◆ Problem ◆
Please retype, word for word, the line containing "筆類附屬配件(筆芯.卡水." and every line after it through the end of the records, leaving out all pictures.

[Extracted records]

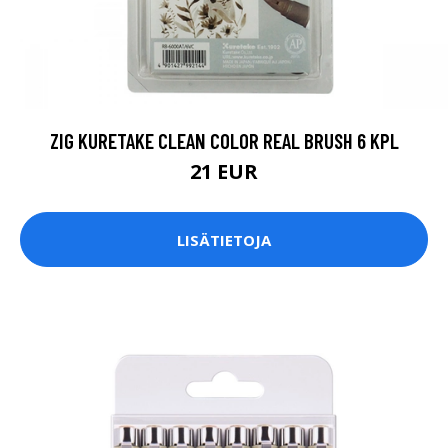
ZIG KURETAKE CLEAN COLOR REAL BRUSH 6 KPL
21 EUR
LISÄTIETOJA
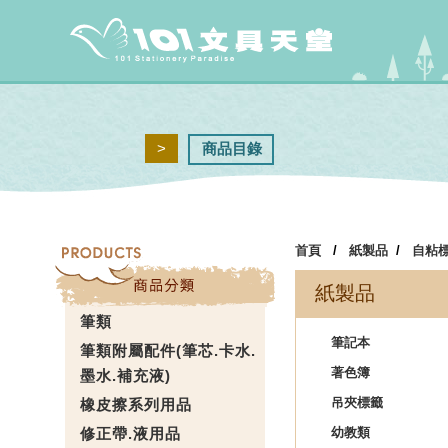
>
商品目錄
首頁
/
紙製品
/
自粘
紙製品
筆類
筆記本
筆類附屬配件(筆芯.卡水.
著色簿
墨水.補充液)
吊夾標籤
橡皮擦系列用品
修正帶.液用品
幼教類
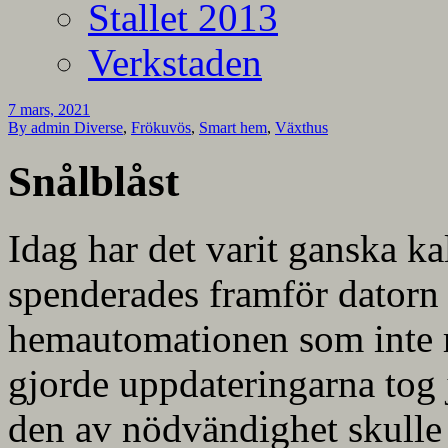
Stallet 2013
Verkstaden
7 mars, 2021
By admin
Diverse
,
Frökuvös
,
Smart hem
,
Växthus
Snålblåst
Idag har det varit ganska ka
spenderades framför datorn 
hemautomationen som inte ri
gjorde uppdateringarna tog 
den av nödvändighet skulle l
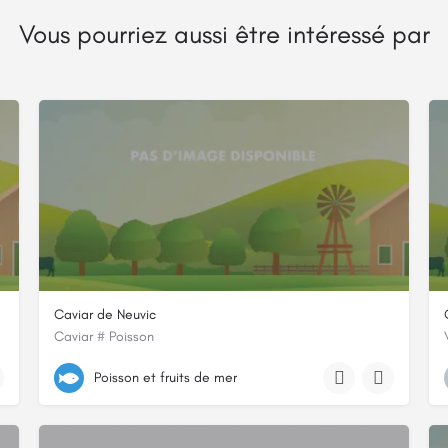
Vous pourriez aussi être intéressé par
Caviar de Neuvic
Caviar # Poisson
+33 5 53 80 89 57
Poisson et fruits de mer
24240, CUNEGES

◆ Exercise response ◆
筆類附屬配件(筆芯.卡水.
著色簿
墨水.補充液)
吊夾標籤
橡皮擦系列用品
修正帶.液用品
幼教類
Stallet 2013
Verkstaden
7 mars, 2021
By admin
Diverse
,
Frökuvös
,
Smart hem
,
Växthus
Snålblåst
Idag har det varit ganska ka
spenderades framför datorn 
hemautomationen som inte ri
gjorde uppdateringarna tog 
den av nödvändighet skulle l
Vous pourriez aussi être intéressé par
Caviar de Neuvic
Caviar # Poisson
+33 5 53 80 89 57
Poisson et fruits de mer
24240, CUNEGES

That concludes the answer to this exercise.